The Pedersen boys especially like the floor plan’s circular pathway from the front door to the kitchen and then to the living room. It’s where they often run around and burn energy. The architects designed the circular path for better flow. “You never feel stuck in a corner or dead end,” said Peterssen. “It gives you freedom to move around.”
The black and white centrally located kitchen, which has turned into the family hub, boasts an 18-foot-long wall composed of sliding-glass doors that let in breezes and open to a private recessed side patio. The kitchen’s unique design has few upper cabinets in order to keep sightlines open.
At first, Wendy wondered where they would stash everything. The solution was to create two large storage areas around the corner from the kitchen. A walk-in pantry houses food items and pans. A modern butler’s pantry stores small appliances and special-occasion dishes, and also has an electronic charging drawer, keeping the kitchen counters free of clutter.

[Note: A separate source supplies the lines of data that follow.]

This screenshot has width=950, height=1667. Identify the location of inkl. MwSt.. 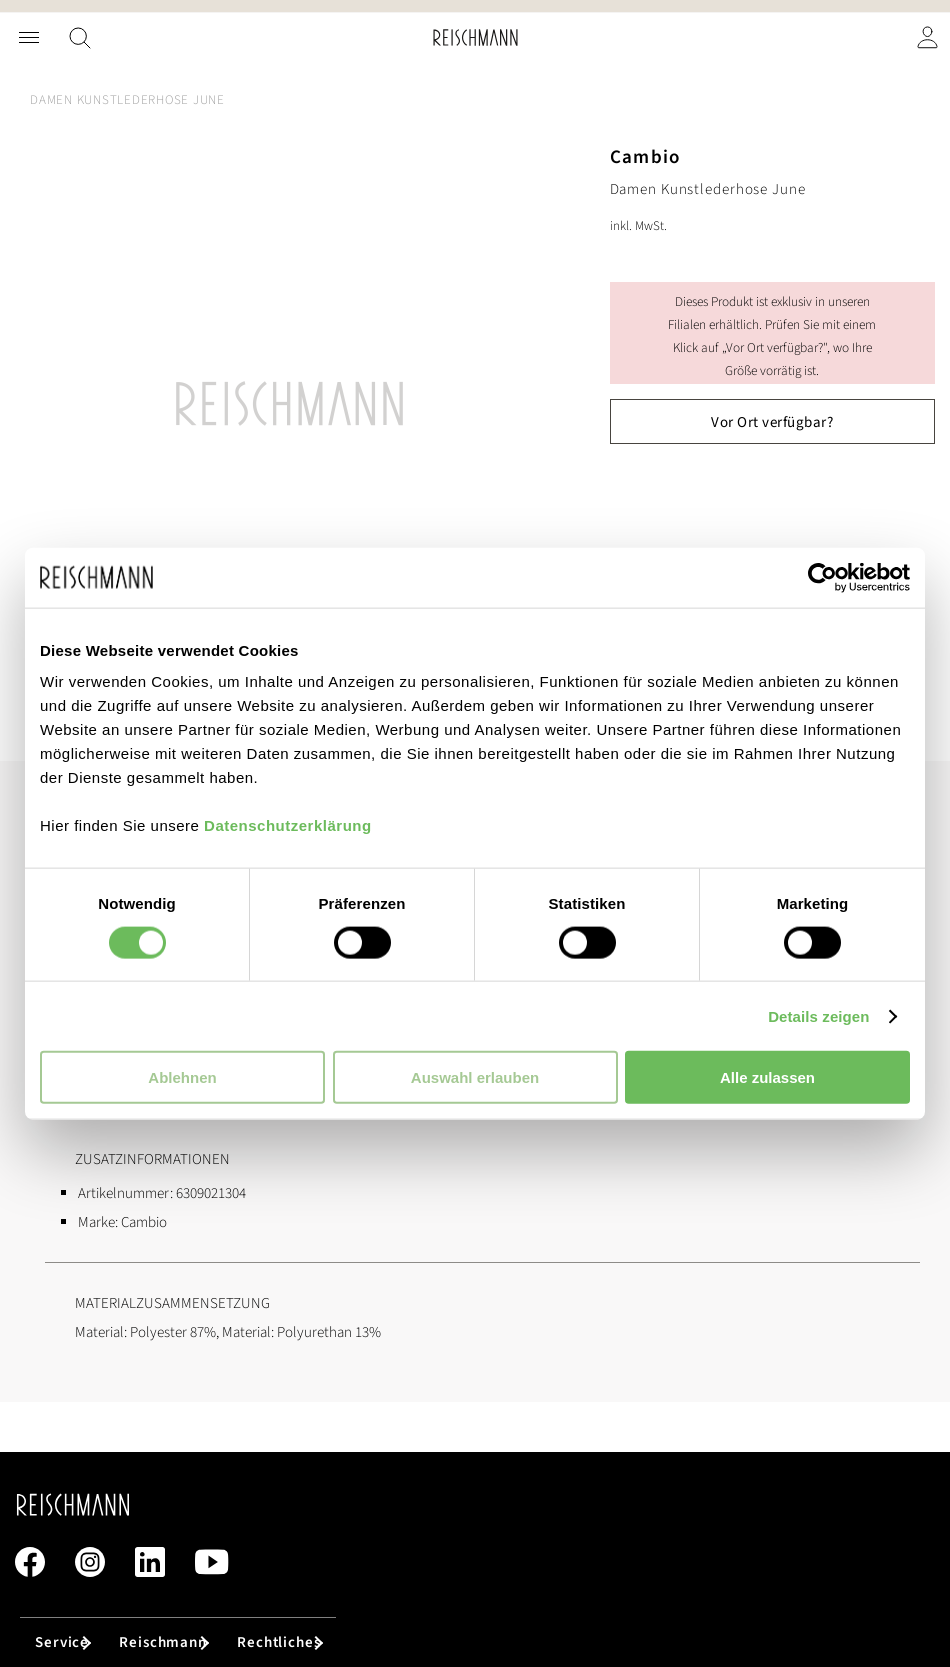
(638, 226).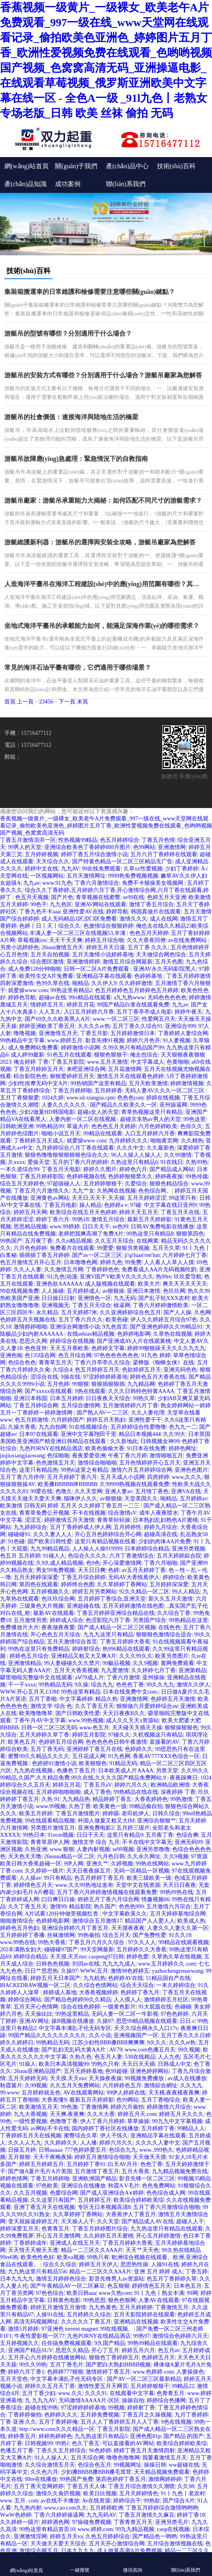 The width and height of the screenshot is (212, 2576). What do you see at coordinates (33, 1520) in the screenshot?
I see `涩涩五` at bounding box center [33, 1520].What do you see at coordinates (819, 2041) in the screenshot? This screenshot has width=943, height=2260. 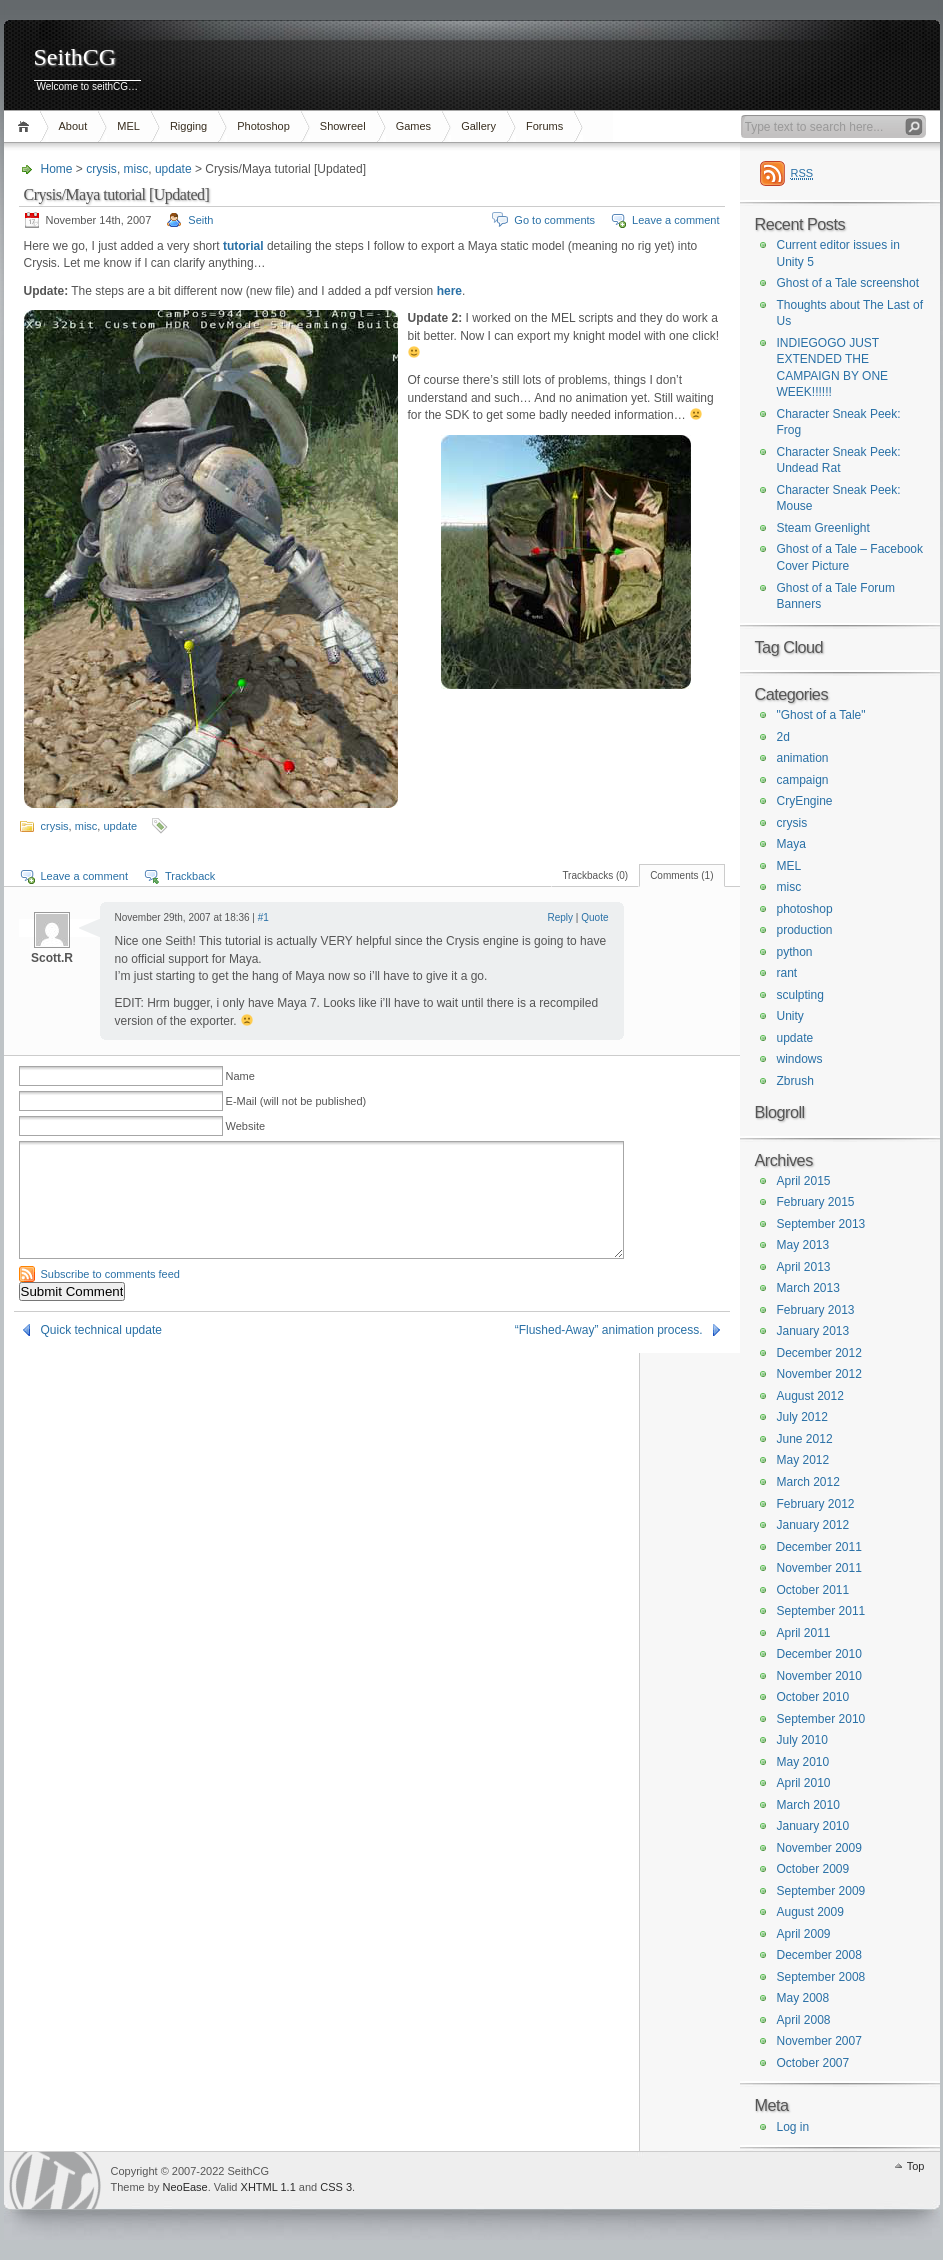 I see `November 2007` at bounding box center [819, 2041].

“It’s the most useful kitchen we’ve ever had in all of our houses,” said Wendy.
Finally, in the lower level, Doug got his dream office with polished concrete floors and a walkout patio where he can work on his laptop. There’s also enough space downstairs for a kids’ playroom, exercise area and media room.
The Pedersens admit that leaving the city and moving to the “country” involved a series of trade-offs, such as Doug’s longer drive to Minneapolis and St. Paul for meetings. But they wouldn’t give up their simply modern home and its plentiful space — inside and out.
“This is a calmer and more relaxing environment,” said Wendy. “Our old house was so close, we could see our neighbors eating breakfast.”